Same Bradley-Terry shape as the reward-model loss from the previous lesson, with policy log-ratios in place of reward scores.

AxisPPODPO
Model copies42
Training stages2 (reward model + RL)1 (direct loss)
Main hyperparametersBeta, epsilon, GAE params, etc.Beta (typically around 0.1)
Training typeOn-policy RLSupervised
Reported performanceSlightly better on harder benchmarksSlightly behind PPO; gap varies
Pipeline complexityHighDramatically lower
Known wrinkleInstability, hyperparameter tuningDistribution shift (preferences vs model outputs)

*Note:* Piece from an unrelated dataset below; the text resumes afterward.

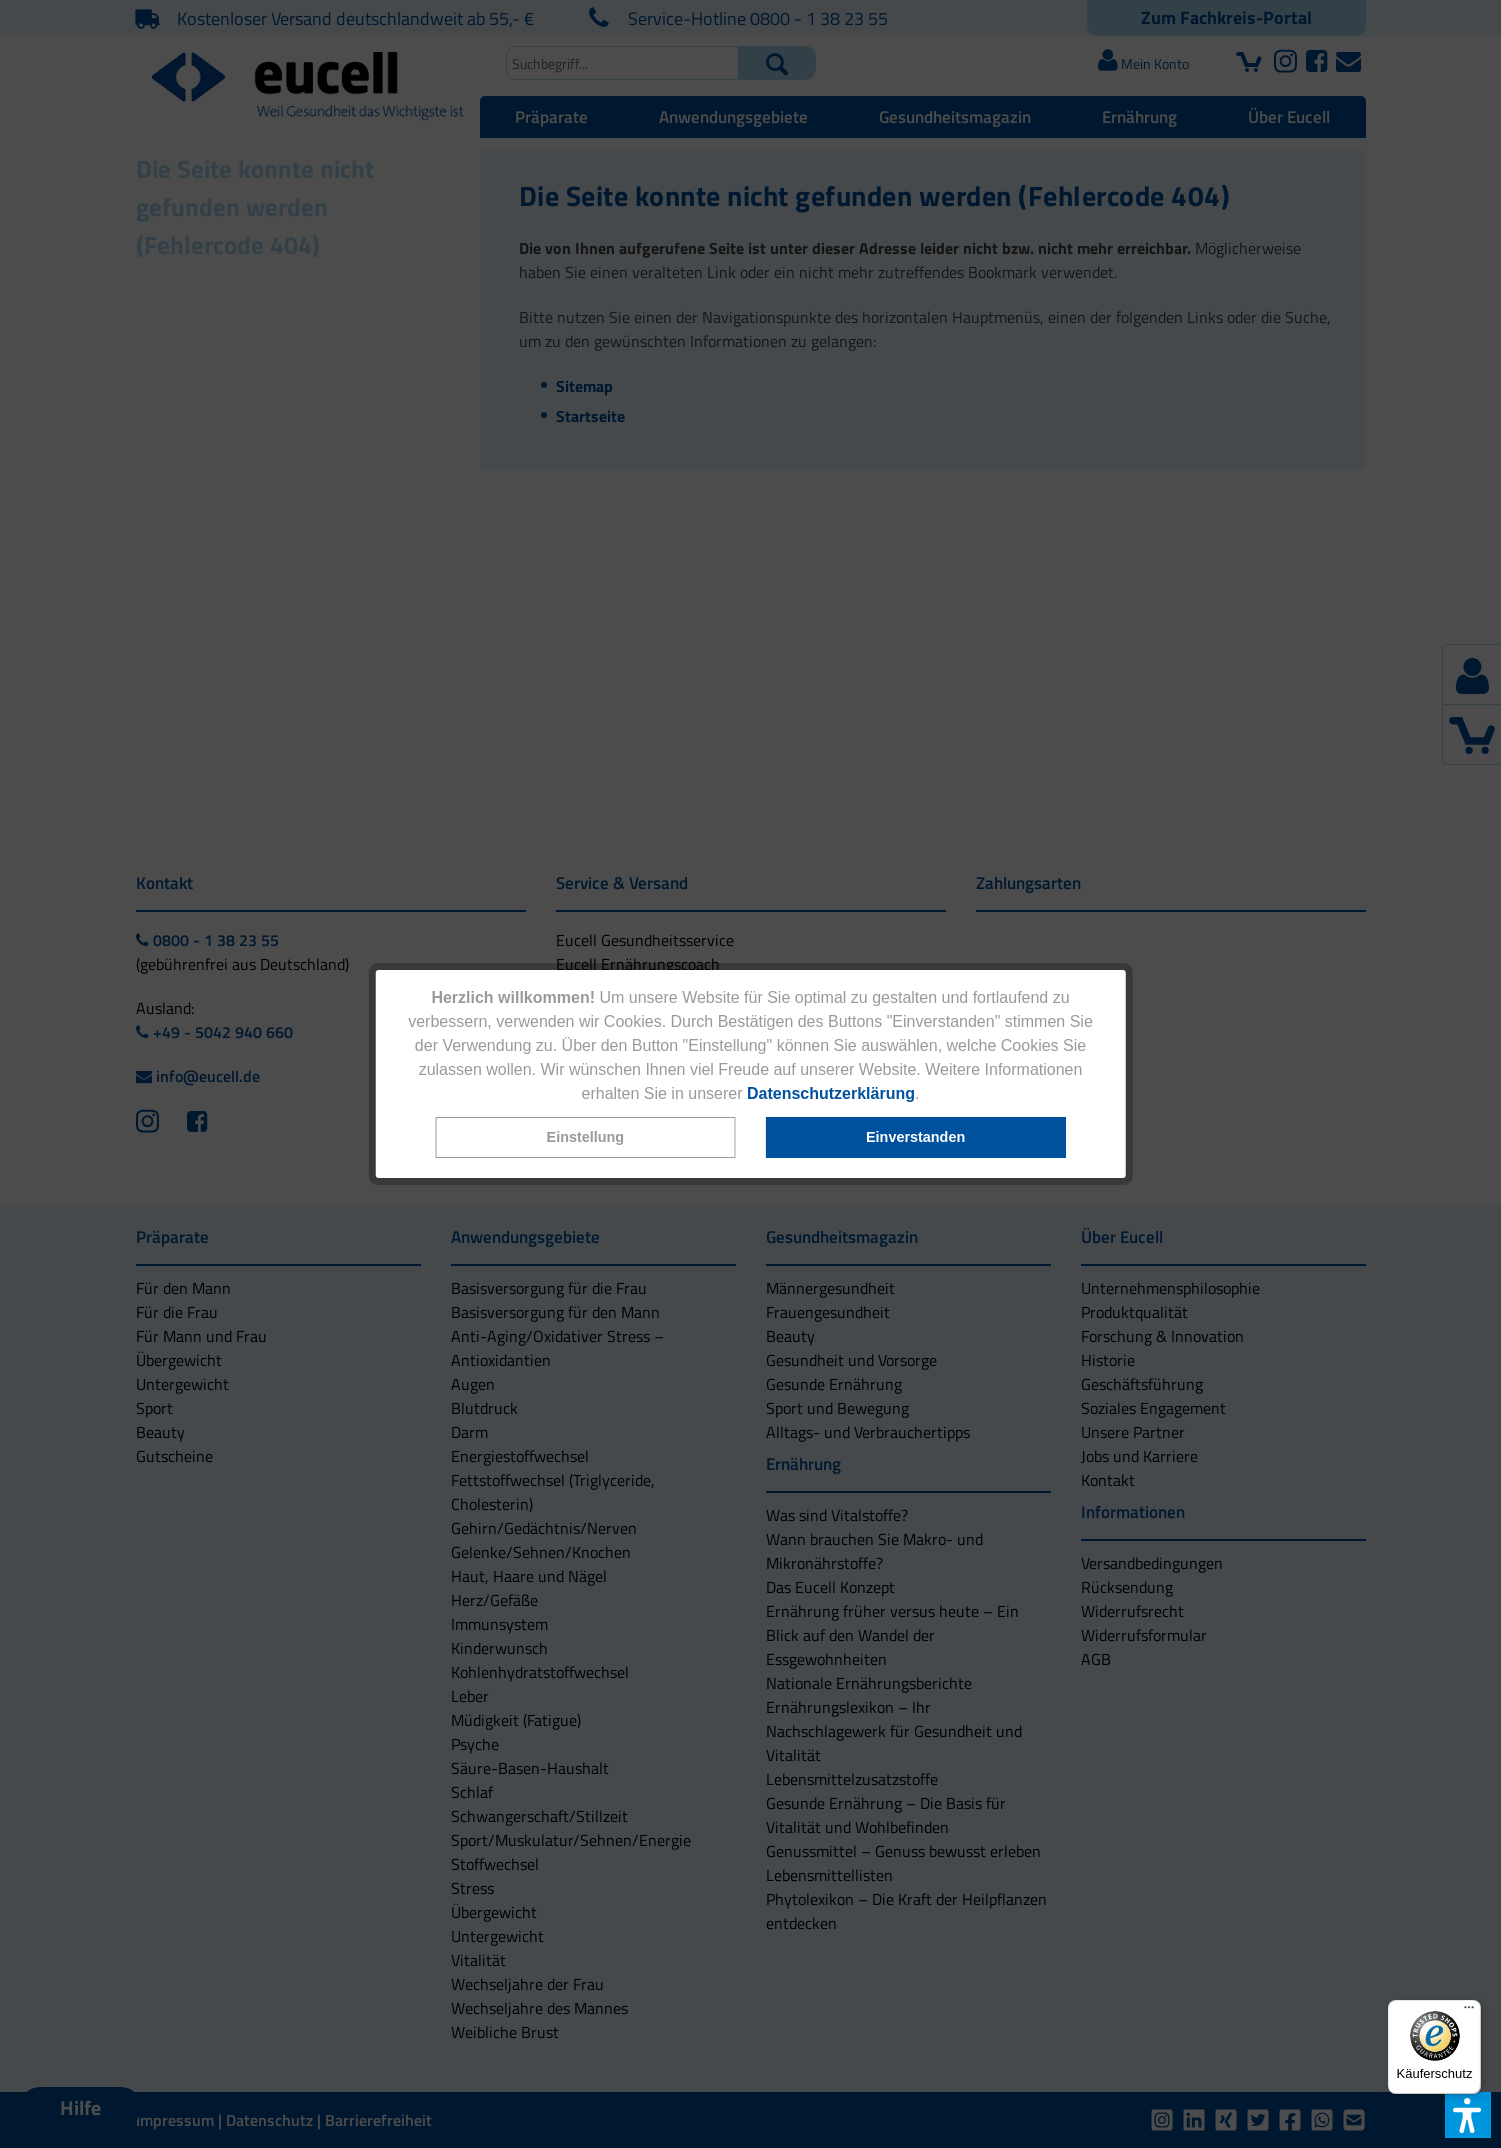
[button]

Both need preference data. DPO removes the reward-model-training step, not the data-collection step.

  • Best-of-N (BoN): skip RL entirely. Generate N completions at inference, pick the highest-rated. Pushes cost from training to inference. Good for prototyping; not how production systems are aligned.
  • GRPO (Group Relative Policy Optimization): variant of PPO that drops the value function. Used in some recent reasoning-model training (DeepSeek-Math). Covered in Phase 6.
PitfallReality
”RLHF and DPO are completely different ideas.”They are not. DPO is mathematically derived from the PPO objective. Same family.
”DPO eliminates the need for preference data.”No. It eliminates reward-model training. Both methods need preference pairs.
”The SFT model is replaced by the preference-tuned one.”Not exactly. SFT becomes the frozen reference. Preference-tuned policy ships, but the reference is load-bearing during training.
”Reward hacking is a theoretical worry.”It is a practical one. The clapping-volume analogy generalizes. Whenever a reward model approximates human preferences, hard optimization can drift the model away from the actual goal.
  • RLHF: Reinforcement Learning from Human Feedback. Two-stage: train reward model, then RL-tune policy against it.
  • PPO: Proximal Policy Optimization. The classic RL algorithm used in RLHF stage two. Originally a 2017 RL paper.
  • DPO: Direct Preference Optimization. The supervised shortcut, derived from the PPO objective in closed form. 2023.
  • Reference model: the frozen SFT model that anchors the policy via KL penalty. Both PPO and DPO use one.
  • Beta: the KL coefficient. How strongly the reference model anchors the policy. Typically around 0.1 (rough order of magnitude).
  • Advantage: “how much better than expected.” Reward minus baseline. Reduces gradient variance.
  • Clipping: PPO trick that caps per-iteration policy change. Controlled by epsilon.
  • On-policy training: model generates training data from its own current policy. PPO is on-policy. DPO works on a fixed dataset, so is not strictly on-policy.
  • Reward hacking: model optimizing too hard against an imperfect proxy reward. Result: high reward, missed actual goal.
  • GRPO: Group Relative Policy Optimization. PPO variant without value function, popularized in reasoning-model training.

A reward model tells you what’s good. It cannot tell the LLM how to get there.
RLHF uses RL with guardrails (PPO) to push toward higher reward without forgetting.
DPO is the supervised shortcut: skip the reward model, optimize the policy directly on preferences.